The Messiah Triangle
Continuing our Critical Aesthetic Series, the UAG is pleased to present an experimental film project, The Messiah Triangle, by Michael Moshe Dahan. Judaism, Christianity, Islam: three major religions whose messianic impulses have resulted in some of world history’s greatest and most violent conflicts as both religious and nationalist wars. The Messiah Triangle interrogates these conflicts through the refractive, multifaceted, diamond-like prism of one individual born at the intersection of Israel and Palestine: actor-activist Juliano Mer-Khamis. Drawing exclusively on the films, media interviews and public persona of Mer-Khamis, The Messiah Triangle is comprised of a conceptual film, Yes Repeat No, Vol. 1, and a series of large-scale lenticular stereoscopic diptychs, Life Drive / Death Drive, to pose questions about the inter-generational legacies of trauma and national identity.

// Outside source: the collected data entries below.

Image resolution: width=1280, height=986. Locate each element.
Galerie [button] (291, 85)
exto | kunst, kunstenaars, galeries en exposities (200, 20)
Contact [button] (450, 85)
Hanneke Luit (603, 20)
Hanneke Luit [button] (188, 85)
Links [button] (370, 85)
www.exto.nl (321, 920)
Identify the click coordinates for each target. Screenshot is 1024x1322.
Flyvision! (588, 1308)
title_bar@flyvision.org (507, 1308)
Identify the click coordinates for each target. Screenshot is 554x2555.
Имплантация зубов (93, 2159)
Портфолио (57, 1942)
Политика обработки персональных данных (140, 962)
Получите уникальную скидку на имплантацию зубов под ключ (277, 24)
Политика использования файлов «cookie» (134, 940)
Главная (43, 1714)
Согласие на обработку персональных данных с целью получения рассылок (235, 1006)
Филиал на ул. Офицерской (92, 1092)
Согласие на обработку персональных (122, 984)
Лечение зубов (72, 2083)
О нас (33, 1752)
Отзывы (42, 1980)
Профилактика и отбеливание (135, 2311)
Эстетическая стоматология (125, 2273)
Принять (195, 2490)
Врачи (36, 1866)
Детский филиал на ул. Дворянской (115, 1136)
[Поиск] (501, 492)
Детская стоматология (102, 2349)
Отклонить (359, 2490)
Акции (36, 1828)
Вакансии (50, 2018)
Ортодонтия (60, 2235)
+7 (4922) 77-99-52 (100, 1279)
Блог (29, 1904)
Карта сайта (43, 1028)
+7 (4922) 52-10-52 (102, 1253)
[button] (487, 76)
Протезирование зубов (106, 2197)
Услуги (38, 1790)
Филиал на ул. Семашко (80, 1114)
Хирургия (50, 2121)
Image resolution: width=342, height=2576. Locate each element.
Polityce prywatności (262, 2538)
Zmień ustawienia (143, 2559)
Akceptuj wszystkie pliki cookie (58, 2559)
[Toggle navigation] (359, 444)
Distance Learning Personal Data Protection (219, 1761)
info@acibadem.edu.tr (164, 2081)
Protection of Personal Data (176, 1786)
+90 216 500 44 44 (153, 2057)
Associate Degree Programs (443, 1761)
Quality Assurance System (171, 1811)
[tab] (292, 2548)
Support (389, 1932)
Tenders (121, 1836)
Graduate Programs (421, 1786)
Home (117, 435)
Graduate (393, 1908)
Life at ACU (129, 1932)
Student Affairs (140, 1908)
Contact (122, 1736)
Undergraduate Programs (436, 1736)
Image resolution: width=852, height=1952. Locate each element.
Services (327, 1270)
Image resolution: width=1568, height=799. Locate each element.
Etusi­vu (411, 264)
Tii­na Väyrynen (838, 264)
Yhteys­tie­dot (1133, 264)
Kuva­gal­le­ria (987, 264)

Juliano Mer-Khamis (1958-2011), an internationally acclaimed actor (appearing in films such as The Little Drummer Girl (1984) and Miral (2010)), director, theater founder and activist, considered himself to be a living embodiment of the Palestine-Israel conflict. Born in Nazareth to an Anti-Zionist Jewish mother and a Palestinian Christian Communist father, Mer-Khamis, a former IDF paratrooper, defiantly identified as “100% Palestinian and 100% Jewish.” Code-switching between the conflicting identities he inhabited in Palestine and Israel, he was still viewed as an Arab in Israel and a Jew in Jenin. Mer-Khamis followed in his mother’s footsteps (as he documented in Arna’s Children (2004))and founded the Freedom Theater in Jenin in 2006, using art as a tool to foster a “cultural intifada” and demand rights for Palestinians. Just five years later, Mer-Khamis was assassinated footsteps away.
Michael Moshe Dahan is an Israeli-American scholar, filmmaker and artist who earned his MFA in Studio Art with a Critical Theory Emphasis from UC Irvine in 2012. His current work interrogates the entwined legacies of descendants of victims and perpetrators of the Nakba and considers the transmission of such phantasmatic legacies across generations. His experimental film, Two Points of Failure, was screened at the Rotterdam, Edinburgh, Jihlava, Bucharest, and Melbourne International Film Festivals, as well as the Tribeca Film Festival and the MAK Center for Art and Architecture in Los Angeles. Before receiving his MFA, he spent a decade working as a film executive.